In order for us to provide you with requested products or services and to administer our business, we may collect certain information from you, including personal information. This personal information may include but is not limited to:
If you register on our website we collect the personal information you knowingly provide to access certain online services. We may also collect personal information from you indirectly when you browse our website or use our official social media pages. For additional information about what personal information may be collected in these instances, please review the portions of this Privacy Notice that reference the use of our website or social media pages.
Claimants and Beneficiaries
If you are a claimant or beneficiary making a claim under a policy, we will collect your contact information along with claim details. Depending on the nature of your claim, we may collect personal information from you or others to administer your claim.
If you make a claim under a policy we may collect the following information from you in order to administer the claim:
Information We May Collect From Others Regarding a Claim
To administer a claim, we may collect the above information from other sources including your employer, agent, attorney or other representative. We may collect information from other parties to the claim, experts, witnesses, and loss adjusters. We may also collect information about you from public records, government agencies and credit agencies when we believe it is necessary for claim administration.
Prospective Insureds and Insured Persons
If you are a prospective insured, we may use your personal information to consider your application for an insurance policy and related services or products or for other business purposes as allowed by law. We may use it to communicate with you, your representatives, and others to underwrite, assess and evaluate risk. We may further use your personal information to prevent and detect fraud, unauthorized transactions, or other financial crimes and to comply with applicable laws and regulations such as those relating to money laundering, sanctions and anti-terrorism or to satisfy other legal or regulatory requirements. We may also use personal information to collect and process your premium and other payments.

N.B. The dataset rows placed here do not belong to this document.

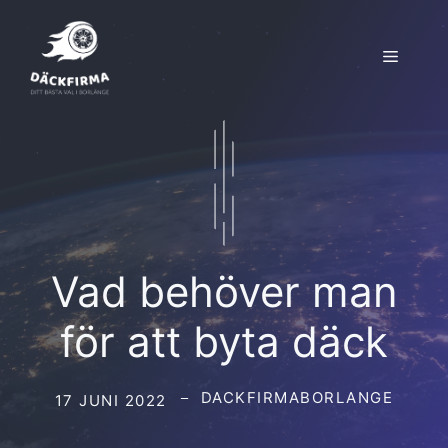
Hoppa
till
Meny
innehåll
Vad behöver man
för att byta däck
DACKFIRMABORLANGE
17 JUNI 2022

If you are an insured, we may use your personal information to communicate with you, verify your identity, respond to your inquires or complaints, and provide you with requested information or services. We may use personal information to send you important information and alerts about changes to our policies, information about our other products and services or for administrative purposes. We may also use your personal information for internal business operations such as auditing, finance and accounting, billing and collections, data management and security, and records management or other business purposes as allowed by law. Personal information may be used to respond to law enforcement requests, subpoenas and court orders, and to respond to requests from government authorities and regulators and to comply with applicable laws. We may also use personal information if we believe it necessary to establish and protect our legal rights, protect our operations, privacy, safety or property, and/or that of our affiliate companies, you or others.

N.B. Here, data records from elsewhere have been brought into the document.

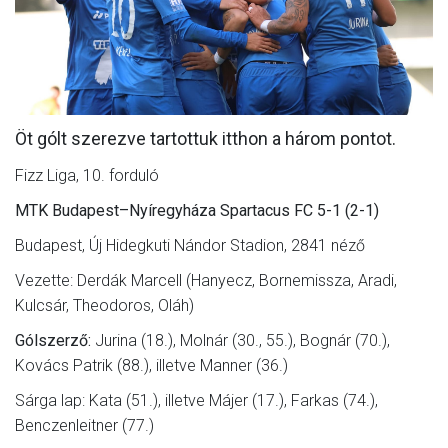
MÉRKŐZÉSEK
KLUB
GALÉRIA
Öt gólt szerezve tartottuk itthon a három pontot.
SZURKOLÓI ÉLMÉNYEK
Fizz Liga, 10. forduló
AKKREDITÁCIÓ
MTK Budapest–Nyíregyháza Spartacus FC 5-1 (2-1)
Budapest, Új Hidegkuti Nándor Stadion, 2841 néző
Vezette: Derdák Marcell (Hanyecz, Bornemissza, Aradi,
Kulcsár, Theodoros, Oláh)
Gólszerző:
Jurina (18.), Molnár (30., 55.), Bognár (70.),
Kovács Patrik (88.), illetve Manner (36.)
Sárga lap: Kata (51.), illetve Májer (17.), Farkas (74.),
Benczenleitner (77.)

Claimants and Beneficiaries
If you are a claimant or beneficiary, we may use your personal information for the above purposes and to administer, investigate, litigate and/or potentially settle your claim. We may also use your personal information to detect, prevent and report fraud or other illegal activity.
We consider your personal information to be confidential and so we limit our sharing outside of Old Republic Risk Management. In the course of conducting our business, there are circumstances in which we may disclose your personal information to others. We share your personal information only with your authorization or as otherwise permitted or required by law. When personal information is shared with another party to perform services on our behalf, we expect them to maintain the confidentiality of your personal information, to use the information only for the limited purpose for which it was shared and to abide by all applicable federal and state privacy laws. Such sharing may include:
Prospective Insureds and Insured Persons
Claimants and Beneficiaries
You may also provide information through your use of technology when you access and interact with our website through your computer, tablet or mobile device. We may collect information you provide to us through forms on our sites such as log in pages. In addition, we may also collect information about your visits so that you may access certain services and so that we may better understand the interests of those that visit our sites. If applicable, when you visit our sites from a mobile device, like a smartphone, we may also collect additional information from your device, including your location, device identifier, and information about your mobile network. We may use a variety of tracking technologies to collect this information, including without limitation the following
Browser Log Data
We may use technologies that automatically collect information when you visit our sites, view our advertisements, or use our products or services ("Browser Log Data"). This browser log data may include information such as your IP address (or other unique device identifier, including one that we may assign); certain details about your browser, operating system, and hardware; your location, if available; the URL that referred you to our sites; your activities on our site, including your preferences; and other logging information, such as the date and time of your visit. We also use web server logs to collect and store information about site usage. We may use this information for fraud detection and prevention, security, and to ensure our sites are function properly.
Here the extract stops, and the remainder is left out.